Massacre de Viareggio, ce que la Cour suprême a établi

Massacre de Viareggio, ce que la Cour suprême a établi

Commentaire du chroniqueur Giuliano Cazzola

La Cour de cassation a annulé et reporté les condamnations de divers dirigeants de Ferrovie dello Stato et Rete Ferroviaria Italiana pour le «massacre de Viareggio, au cours duquel 33 personnes sont mortes. Dans la soirée du 29 juin 2009, un train de marchandises (de 14 wagons de Pologne et d'Allemagne, munis de documents réguliers sur les contrôles effectués) a déraillé peu après avoir passé la gare de Viareggio dans une ville habitée.
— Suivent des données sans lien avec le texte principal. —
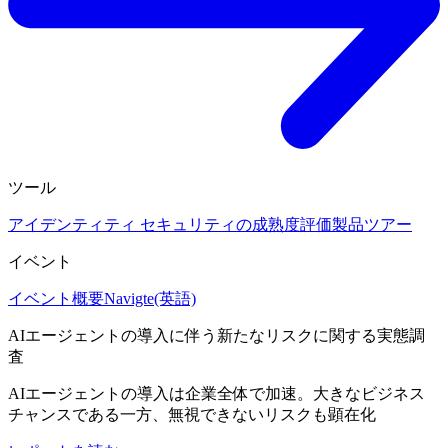
ツール
アイデンティティ セキュリティの成熟度評価
製品ツアー
イベント
イベント概要
Navigte(英語)
AIエージェントの導入に伴う新たなリスクに関する実態調
査
AIエージェントの導入は企業全体で加速。大きなビジネス
チャンスである一方、無視できないリスクも顕在化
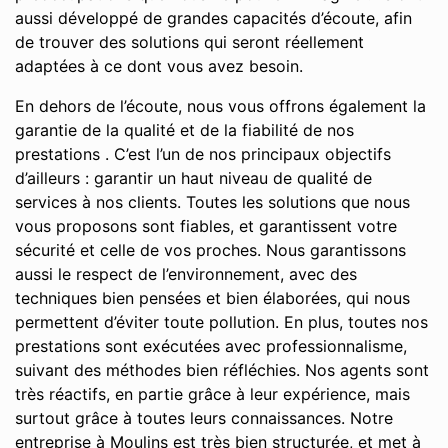
aussi développé de grandes capacités d’écoute, afin
de trouver des solutions qui seront réellement
adaptées à ce dont vous avez besoin.
En dehors de l’écoute, nous vous offrons également la
garantie de la qualité et de la fiabilité de nos
prestations . C’est l’un de nos principaux objectifs
d’ailleurs : garantir un haut niveau de qualité de
services à nos clients. Toutes les solutions que nous
vous proposons sont fiables, et garantissent votre
sécurité et celle de vos proches. Nous garantissons
aussi le respect de l’environnement, avec des
techniques bien pensées et bien élaborées, qui nous
permettent d’éviter toute pollution. En plus, toutes nos
prestations sont exécutées avec professionnalisme,
suivant des méthodes bien réfléchies. Nos agents sont
très réactifs, en partie grâce à leur expérience, mais
surtout grâce à toutes leurs connaissances. Notre
entreprise à Moulins est très bien structurée, et met à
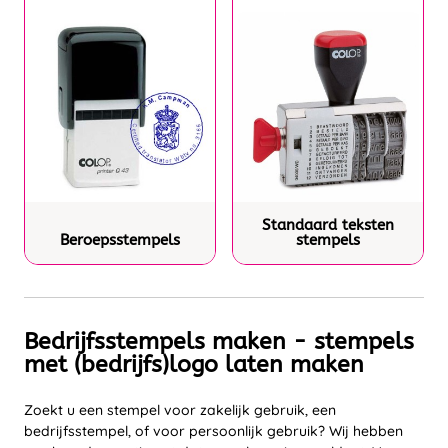
Standaard teksten
Beroepsstempels
stempels
Bedrijfsstempels maken - stempels
met (bedrijfs)logo laten maken
Zoekt u een stempel voor zakelijk gebruik, een
bedrijfsstempel, of voor persoonlijk gebruik? Wij hebben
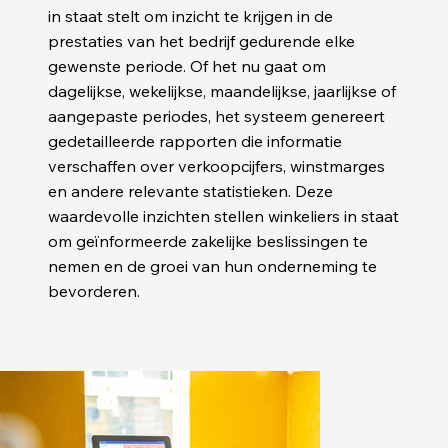
in staat stelt om inzicht te krijgen in de
prestaties van het bedrijf gedurende elke
gewenste periode. Of het nu gaat om
dagelijkse, wekelijkse, maandelijkse, jaarlijkse of
aangepaste periodes, het systeem genereert
gedetailleerde rapporten die informatie
verschaffen over verkoopcijfers, winstmarges
en andere relevante statistieken. Deze
waardevolle inzichten stellen winkeliers in staat
om geïnformeerde zakelijke beslissingen te
nemen en de groei van hun onderneming te
bevorderen.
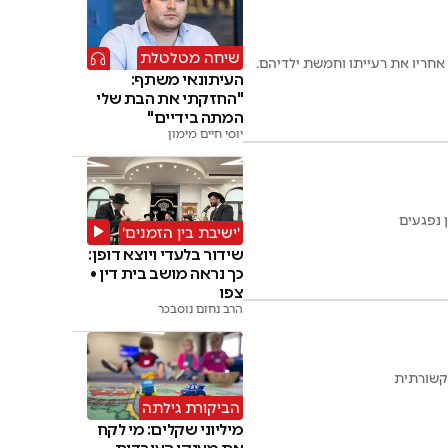
שיחה מטלטלת
אחריו את רעייתו וחמשת ילדיהם.
העיתונאי משתף:
"החזקתי את הבת שלי
המתה בידיים"
יוסי חיים מימון
'ישיבת בין הזמנים'
שידור בלעדי ויוצא דופן:
כך נראה מושב בית דין •
צפו
הרב נחום נוסבכר
קשורתית
הביקורת גילתה
מיליוני שקלים: מי לקח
Il transportait du GPL – du gaz de pétrole liquéfié – qui s'est échappé de l'un des wagons-citernes du train, provoquant un incendie et l'explosion de trois bâtiments adjacents à la gare.

Parmi les causes identifiées de l'accident, il y a la défaillance d'un essieu du wagon qui a déraillé (ce qui signale un manque de contrôles qui doivent être répétés souvent avant que la lésion ne s'élargisse et ne devienne dangereuse). 11 personnes sont décédées des suites de brûlures ou de l'effondrement de bâtiments, 20 autres sont décédées à l'hôpital dans les semaines et mois suivants tandis que 2 personnes âgées, Angela Monelli et Italo Ferrari, sont décédées d'une crise cardiaque, probablement due à la peur provoquée par l'explosion.
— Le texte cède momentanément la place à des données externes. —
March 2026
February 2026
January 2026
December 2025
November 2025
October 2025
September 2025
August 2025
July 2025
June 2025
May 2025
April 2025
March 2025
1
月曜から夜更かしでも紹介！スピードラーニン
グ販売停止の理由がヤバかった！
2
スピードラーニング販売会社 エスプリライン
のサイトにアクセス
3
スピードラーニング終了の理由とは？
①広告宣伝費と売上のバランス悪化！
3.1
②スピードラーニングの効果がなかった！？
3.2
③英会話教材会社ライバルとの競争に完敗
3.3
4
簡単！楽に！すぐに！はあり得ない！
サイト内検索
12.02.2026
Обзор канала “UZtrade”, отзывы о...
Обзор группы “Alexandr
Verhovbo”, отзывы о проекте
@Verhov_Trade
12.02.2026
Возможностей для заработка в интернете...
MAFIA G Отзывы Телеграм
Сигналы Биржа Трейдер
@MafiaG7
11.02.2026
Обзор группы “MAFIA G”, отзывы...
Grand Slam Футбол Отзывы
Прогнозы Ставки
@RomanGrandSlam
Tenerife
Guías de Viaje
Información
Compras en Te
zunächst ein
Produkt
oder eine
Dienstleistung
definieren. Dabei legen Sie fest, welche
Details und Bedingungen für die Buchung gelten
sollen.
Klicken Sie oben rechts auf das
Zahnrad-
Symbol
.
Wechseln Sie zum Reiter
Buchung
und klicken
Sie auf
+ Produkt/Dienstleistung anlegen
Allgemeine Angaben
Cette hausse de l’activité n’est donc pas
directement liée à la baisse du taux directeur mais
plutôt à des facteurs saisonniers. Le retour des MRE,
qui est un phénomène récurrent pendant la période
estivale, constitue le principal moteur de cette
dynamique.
La Cour suprême a établi qu'un nouveau procès devra être mené, qui aura cependant un système de poursuites assez différent. La Cour suprême, en effet, n'a pas reconnu la circonstance aggravante de l'accident du travail, qui a déclenché la prescription des accusations d'homicide involontaire coupable. Dans le nouveau procès, par conséquent, seul le crime de catastrophe ferroviaire coupable sera évalué. Les motifs de la décision n'ont pas encore été publiés.
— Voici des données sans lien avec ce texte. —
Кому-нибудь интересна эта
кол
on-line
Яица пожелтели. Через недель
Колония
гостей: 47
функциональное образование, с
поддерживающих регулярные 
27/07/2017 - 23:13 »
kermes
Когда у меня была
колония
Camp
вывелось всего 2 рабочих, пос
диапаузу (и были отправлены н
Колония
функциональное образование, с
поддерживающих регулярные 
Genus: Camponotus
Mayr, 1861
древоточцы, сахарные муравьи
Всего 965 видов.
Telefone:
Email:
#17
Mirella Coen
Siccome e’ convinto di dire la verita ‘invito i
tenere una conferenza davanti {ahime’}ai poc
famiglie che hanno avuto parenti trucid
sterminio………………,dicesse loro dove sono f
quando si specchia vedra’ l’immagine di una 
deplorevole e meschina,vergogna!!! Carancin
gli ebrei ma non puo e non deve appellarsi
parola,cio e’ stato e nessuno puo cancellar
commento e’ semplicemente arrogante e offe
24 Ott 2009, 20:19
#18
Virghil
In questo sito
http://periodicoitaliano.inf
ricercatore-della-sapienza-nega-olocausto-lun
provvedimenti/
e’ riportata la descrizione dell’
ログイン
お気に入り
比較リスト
La condamnation a provoqué des protestations de la part des familles des victimes, dont certaines gardaient le «Palazzaccio». Pour eux, c'était une «victoire» du FS, par essence des puissances fortes, de la politique contre les citoyens qui se sont vu refuser la justice qu'ils croient contenue dans les phrases des étapes précédentes du procès. Les anciens directeurs Mauro Moretti (Fs) et Michele Mario Elia (Rfi), en 2019, avaient été condamnés respectivement à 7 et 6 ans de prison par la cour d'appel de Florence: avec eux d'autres cadres avaient été condamnés, comme Vincenzo Soprano, ancien PDG de Trenitalia.

Mauro Moretti, ancien PDG du Ferrovie dello Stato reviendra – lui seul – au procès également pour l'accusation d'homicide involontaire coupable (le crime déclaré prescrit après la non-reconnaissance de la circonstance aggravante de l'accident du travail) puisque, lors du procès, renoncé à la prescription. C'est un geste noble et courageux de la part d'un prévenu qui a subi une condamnation grave et très discutable et qui aurait été justifié non seulement pour avoir exercé un droit (dans son cas de légitime défense) mais pour échapper à un processus qui ressemble à plus chez autodafé. Les proches des victimes ont droit à la justice, mais pas n'importe quelle justice.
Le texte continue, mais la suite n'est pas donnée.